◆ Problem to work on ◆
Using the records below, copy exactly the part that opens with the line holding "Digitalisasi Kain Tenun" and closes with the line holding "absoluto descaso do Poder Público Municipal", minus the pictures.

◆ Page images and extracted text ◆
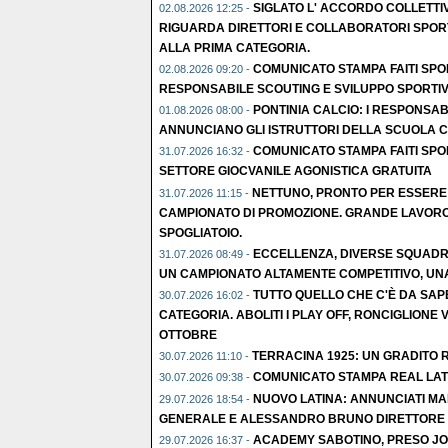
SIGLATO L' ACCORDO COLLETTI
02.08.2026 12:25 -
RIGUARDA DIRETTORI E COLLABORATORI SPORT
ALLA PRIMA CATEGORIA.
COMUNICATO STAMPA FAITI SPO
02.08.2026 09:20 -
RESPONSABILE SCOUTING E SVILUPPO SPORTIV
PONTINIA CALCIO: I RESPONSABI
01.08.2026 08:00 -
ANNUNCIANO GLI ISTRUTTORI DELLA SCUOLA C
COMUNICATO STAMPA FAITI SPO
31.07.2026 16:32 -
SETTORE GIOCVANILE AGONISTICA GRATUITA
NETTUNO, PRONTO PER ESSERE
31.07.2026 11:15 -
CAMPIONATO DI PROMOZIONE. GRANDE LAVORO
SPOGLIATOIO.
ECCELLENZA, DIVERSE SQUADRE
31.07.2026 08:49 -
UN CAMPIONATO ALTAMENTE COMPETITIVO, UNA 
TUTTO QUELLO CHE C'È DA SAP
30.07.2026 16:02 -
CATEGORIA. ABOLITI I PLAY OFF, RONCIGLIONE V
OTTOBRE
TERRACINA 1925: UN GRADITO R
30.07.2026 11:10 -
COMUNICATO STAMPA REAL LAT
30.07.2026 09:38 -
NUOVO LATINA: ANNUNCIATI MA
29.07.2026 18:54 -
GENERALE E ALESSANDRO BRUNO DIRETTORE S
ACADEMY SABOTINO, PRESO JOL
29.07.2026 16:37 -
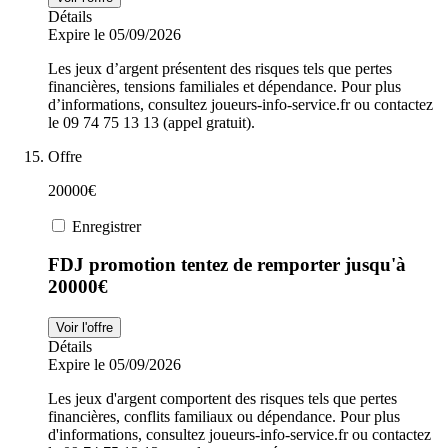
Détails
Expire le 05/09/2026
Les jeux d’argent présentent des risques tels que pertes
financières, tensions familiales et dépendance. Pour plus
d’informations, consultez joueurs-info-service.fr ou contactez
le 09 74 75 13 13 (appel gratuit).
Offre
20000€
Enregistrer
FDJ promotion tentez de remporter jusqu'à
20000€
Voir l'offre
Détails
Expire le 05/09/2026
Les jeux d'argent comportent des risques tels que pertes
financières, conflits familiaux ou dépendance. Pour plus
d'informations, consultez joueurs-info-service.fr ou contactez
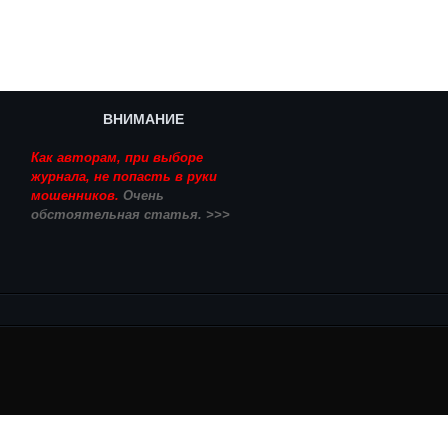
ВНИМАНИЕ
Как авторам, при выборе
журнала, не попасть в руки
мошенников.
Очень
обстоятельная статья. >>>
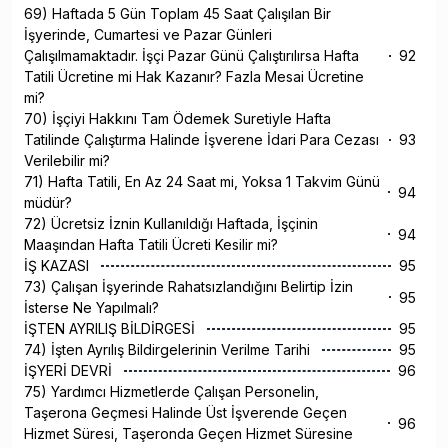
69) Haftada 5 Gün Toplam 45 Saat Çalışılan Bir
İşyerinde, Cumartesi ve Pazar Günleri
Çalışılmamaktadır. İşçi Pazar Günü Çalıştırılırsa Hafta
92
Tatili Ücretine mi Hak Kazanır? Fazla Mesai Ücretine
mi?
70) İşçiyi Hakkını Tam Ödemek Suretiyle Hafta
Tatilinde Çalıştırma Halinde İşverene İdari Para Cezası
93
Verilebilir mi?
71) Hafta Tatili, En Az 24 Saat mi, Yoksa 1 Takvim Günü
94
müdür?
72) Ücretsiz İznin Kullanıldığı Haftada, İşçinin
94
Maaşından Hafta Tatili Ücreti Kesilir mi?
İŞ KAZASI
95
73) Çalışan İşyerinde Rahatsızlandığını Belirtip İzin
95
İsterse Ne Yapılmalı?
İŞTEN AYRILIŞ BİLDİRGESİ
95
74) İşten Ayrılış Bildirgelerinin Verilme Tarihi
95
İŞYERİ DEVRİ
96
75) Yardımcı Hizmetlerde Çalışan Personelin,
Taşerona Geçmesi Halinde Üst İşverende Geçen
96
Hizmet Süresi, Taşeronda Geçen Hizmet Süresine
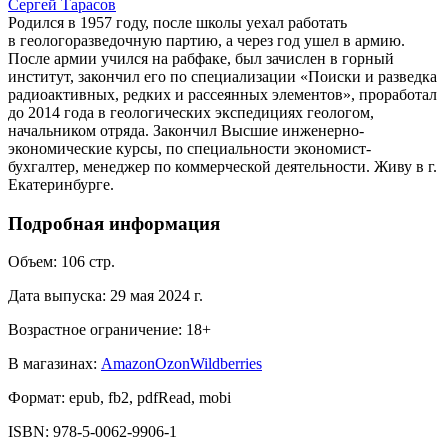
Сергей Тарасов
Родился в 1957 году, после школы уехал работать
в геологоразведочную партию, а через год ушел в армию.
После армии учился на рабфаке, был зачислен в горный
институт, закончил его по специализации «Поиски и разведка
радиоактивных, редких и рассеянных элементов», проработал
до 2014 года в геологических экспедициях геологом,
начальником отряда. Закончил Высшие инженерно-
экономические курсы, по специальности экономист-
бухгалтер, менеджер по коммерческой деятельности. Живу в г.
Екатеринбурге.
Подробная информация
Объем:
106
стр.
Дата выпуска:
29 мая 2024 г.
Возрастное ограничение:
18
+
В магазинах:
Amazon
Ozon
Wildberries
Формат:
epub, fb2, pdfRead, mobi
ISBN:
978-5-0062-9906-1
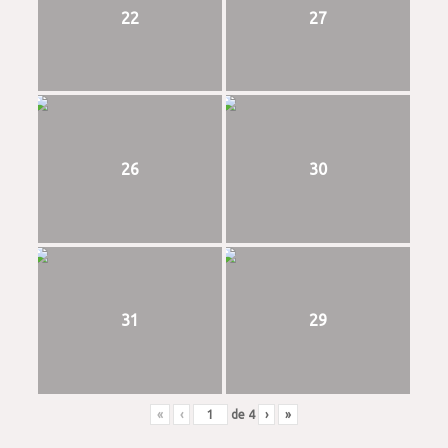
22
27
26
30
31
29
«
‹
de
4
›
»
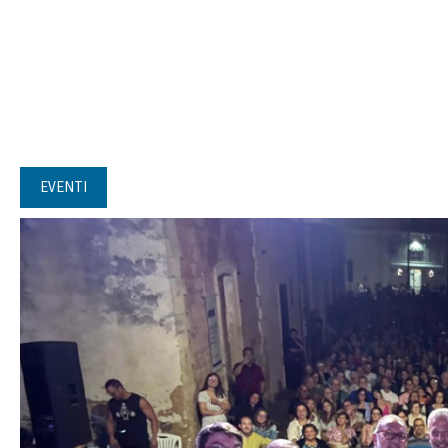
EVENTI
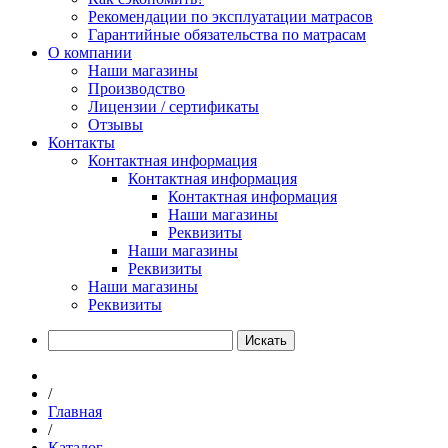
Рекомендации по эксплуатации матрасов
Гарантийные обязательства по матрасам
О компании
Наши магазины
Производство
Лицензии / сертификаты
Отзывы
Контакты
Контактная информация
Контактная информация
Контактная информация
Наши магазины
Реквизиты
Наши магазины
Реквизиты
Наши магазины
Реквизиты
Искать
/
Главная
/
Каталог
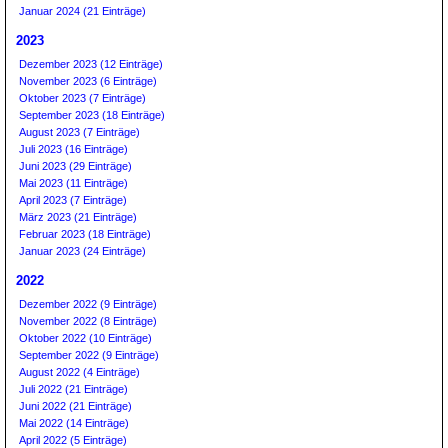
Januar 2024 (21 Einträge)
2023
Dezember 2023 (12 Einträge)
November 2023 (6 Einträge)
Oktober 2023 (7 Einträge)
September 2023 (18 Einträge)
August 2023 (7 Einträge)
Juli 2023 (16 Einträge)
Juni 2023 (29 Einträge)
Mai 2023 (11 Einträge)
April 2023 (7 Einträge)
März 2023 (21 Einträge)
Februar 2023 (18 Einträge)
Januar 2023 (24 Einträge)
2022
Dezember 2022 (9 Einträge)
November 2022 (8 Einträge)
Oktober 2022 (10 Einträge)
September 2022 (9 Einträge)
August 2022 (4 Einträge)
Juli 2022 (21 Einträge)
Juni 2022 (21 Einträge)
Mai 2022 (14 Einträge)
April 2022 (5 Einträge)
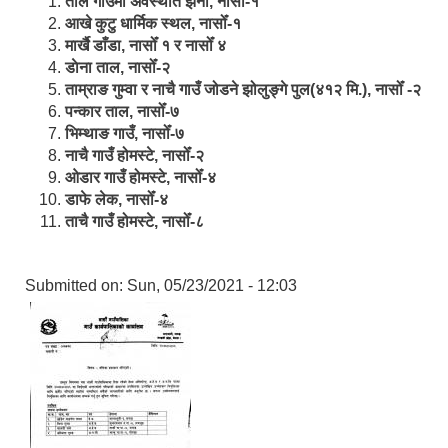
ताल गाउँमा अवस्थीत झर्ना, नासोँ-१
आखे कुटु धार्मिक स्थल, नासोँ-१
मार्खै डाँडा, नासोँ १ र नासोँ ४
डाेना ताल, नासोँ-२
ताम्राङ गुम्वा र नाचै गाउँ जोडने झोलुङ्गे पुल(४१२ मि.), नासोँ -२
पन्कार ताल, नासोँ-७
भिम्थाङ गाउँ, नासोँ-७
नाचै गाउँ होमस्टे, नासोँ-२
ओ‍‍‌डार गाउँ होमस्टे, नासोँ-४
डाफे लेक, नासोँ-४
ताचै गाउँ होमस्टे, नासोँ-८
Submitted on:
Sun, 05/23/2021 - 12:03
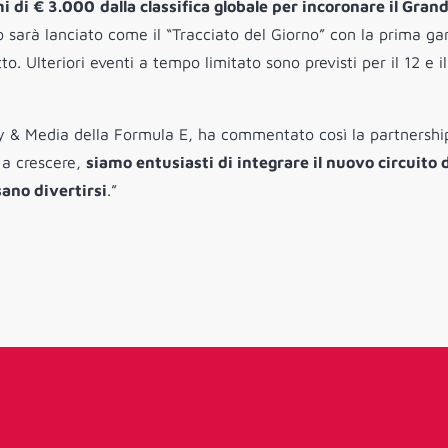
i di € 3.000
dalla classifica globale per incoronare il Gran
ito sarà lanciato come il “Tracciato del Giorno” con la prima ga
 Ulteriori eventi a tempo limitato sono previsti per il 12 e il
 & Media della Formula E, ha commentato così la partnershi
 a crescere,
siamo entusiasti di integrare il nuovo circuito 
sano divertirsi
.”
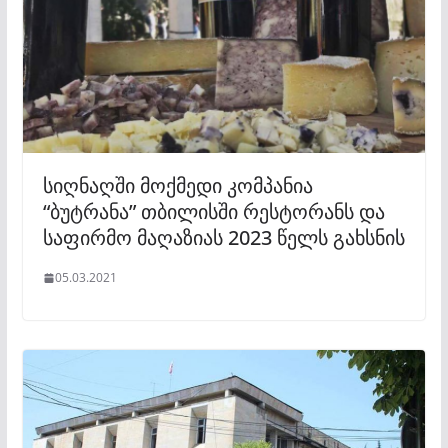
სიღნაღში მოქმედი კომპანია
“ბუტრანა” თბილისში რესტორანს და
საფირმო მაღაზიას 2023 წელს გახსნის
05.03.2021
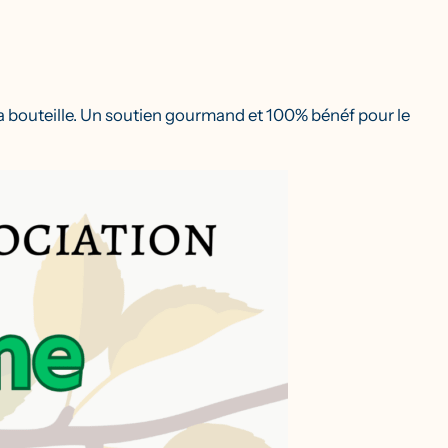
 la bouteille. Un soutien gourmand et 100% bénéf pour le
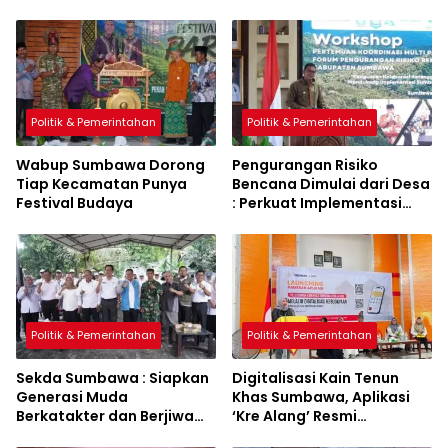
Politik & Pemerintahan
Politik & Pemerintahan
Wabup Sumbawa Dorong
Pengurangan Risiko
Tiap Kecamatan Punya
Bencana Dimulai dari Desa
Festival Budaya
: Perkuat Implementasi
Sumbawa Hijau Lestari
Politik & Pemerintahan
Politik & Pemerintahan
Sekda Sumbawa : Siapkan
Digitalisasi Kain Tenun
Generasi Muda
Khas Sumbawa, Aplikasi
Berkatakter dan Berjiwa
‘Kre Alang’ Resmi
Pacasila
Diluncurkan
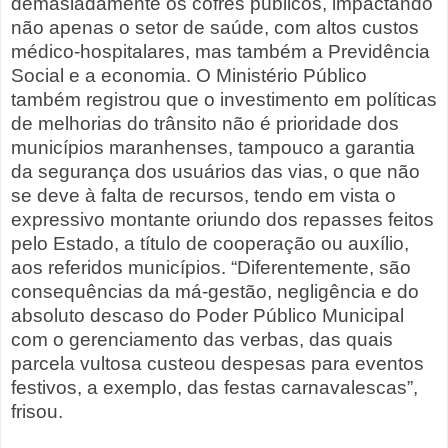
demasiadamente os cofres públicos, impactando
não apenas o setor de saúde, com altos custos
médico-hospitalares, mas também a Previdência
Social e a economia. O Ministério Público
também registrou que o investimento em políticas
de melhorias do trânsito não é prioridade dos
municípios maranhenses, tampouco a garantia
da segurança dos usuários das vias, o que não
se deve à falta de recursos, tendo em vista o
expressivo montante oriundo dos repasses feitos
pelo Estado, a título de cooperação ou auxílio,
aos referidos municípios. “Diferentemente, são
consequências da má-gestão, negligência e do
absoluto descaso do Poder Público Municipal
com o gerenciamento das verbas, das quais
parcela vultosa custeou despesas para eventos
festivos, a exemplo, das festas carnavalescas”,
frisou.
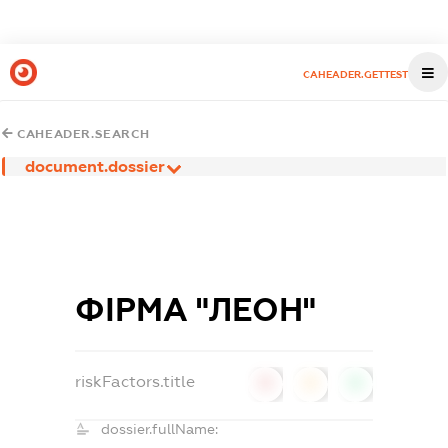
CAHEADER.GETTEST
CAHEADER.SEARCH
document.dossier
ФІРМА "ЛЕОН"
riskFactors.title
0
0
0
dossier.fullName:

◆ Expected answer ◆
Digitalisasi Kain Tenun
Generasi Muda
Khas Sumbawa, Aplikasi
Berkatakter dan Berjiwa
‘Kre Alang’ Resmi
Pacasila
Diluncurkan
demasiadamente os cofres públicos, impactando
não apenas o setor de saúde, com altos custos
médico-hospitalares, mas também a Previdência
Social e a economia. O Ministério Público
também registrou que o investimento em políticas
de melhorias do trânsito não é prioridade dos
municípios maranhenses, tampouco a garantia
da segurança dos usuários das vias, o que não
se deve à falta de recursos, tendo em vista o
expressivo montante oriundo dos repasses feitos
pelo Estado, a título de cooperação ou auxílio,
aos referidos municípios. “Diferentemente, são
consequências da má-gestão, negligência e do
absoluto descaso do Poder Público Municipal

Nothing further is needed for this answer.